Galbraith wasn't, in fact, any of those things — not, at least, in the way those words are used today. On the contrary, he'd carried on as many arguments in his time with liberals, Keynesians and big-government proponents as he had with their opponents.
He was — for all his elegant wit and stylish friends — a farm boy first. ... Independence of mind and spirit was what he admired foremost. Unlike many liberals, he never viewed markets as an evil meant to be broken by government — but as the opportunity for invention, creativity and the fulfillment of essential human needs. Moreover, ... he actually admired big corporations for their ability to do things small firms found harder: basic research, economies of scale, innovation. Indeed, ... he admired fellow Scot Adam Smith as much as he did John Maynard Keynes — admiring them so much that he spent much of his life trying to rescue them from acolytes who'd misunderstood their genius.
Galbraith had few illusions about government. Appointed by President Franklin D. Roosevelt at the tender age of 32 as the nation's World War II "price czar," he'd seen close up not only the baleful influence of special interests — their lobbyists and legislators ever ready to do their bidding — but the frequently chaotic and venally incompetent mismanagement that defines bureaucracies in times of greatest challenge.
At war's end, as director of the U.S. Strategic Bombing Survey, he moreover got to see at close range not only the false claims made for military power (strategic bombing, it turned out, hadn't crippled German war production) but the gathering strength of what President Eisenhower would later call the military-industrial complex, and its ambitions in and for the postwar U.S. ...
Power was the subject that fascinated him, and it was the underlying topic of everything he wrote ... He argued with mainstream Keynesians for years — not only with the academics because he thought their preoccupations with abstraction and mathematics crippled their ability to see the world as it is, but with Keynesian policymakers as well, for their arrogant confidence that government could, with the right models and computers, easily deliver a world of permanent full-employment output. The world was too complex, the need constantly to adapt to changing circumstance too great ...to imagine anything so blackboard perfect.
Galbraith was never afraid of using power, either as an insider or outsider. When advisors ... tried to persuade the president to go to war in Southeast Asia, Galbraith as early as the summer of 1961 virtually alone began warning Kennedy of the folly of this "foreign misadventure." ...

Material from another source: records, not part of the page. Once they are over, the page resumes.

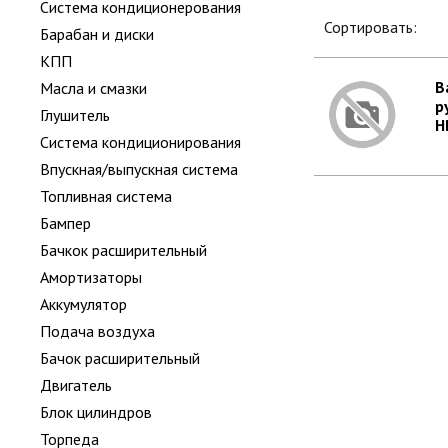
Система кондиционерования
Сортировать:
Барабан и диски
КПП
В
Масла и смазки
р
Глушитель
H
Система кондиционирования
Впускная/выпускная система
Топливная система
Бампер
Бачкок расширительный
Амортизаторы
Аккумулятор
Подача воздуха
Бачок расширительный
Двигатель
Блок цилиндров
Торпеда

When, in early 1965, ... after months of private arguments with President Lyndon B. Johnson over expansion of the war but long before most of the country agreed — he declared his departure memorably. His letter to LBJ, outlining a strategy for withdrawal, began..: "Mr. President, despite much official crap to the contrary, we are going to lose in Vietnam." ...
President Clinton admired Galbraith enough that shortly before he left office, he wrote with the idea that the two of them would write a book on the future of American government. Galbraith weighed the idea for a while but finally declined. He liked Clinton, he said, but Clinton hadn't learned a basic truth about politics. "As I told Harry Truman," Galbraith said, "what this country doesn't need is two Republican parties. One is more than enough."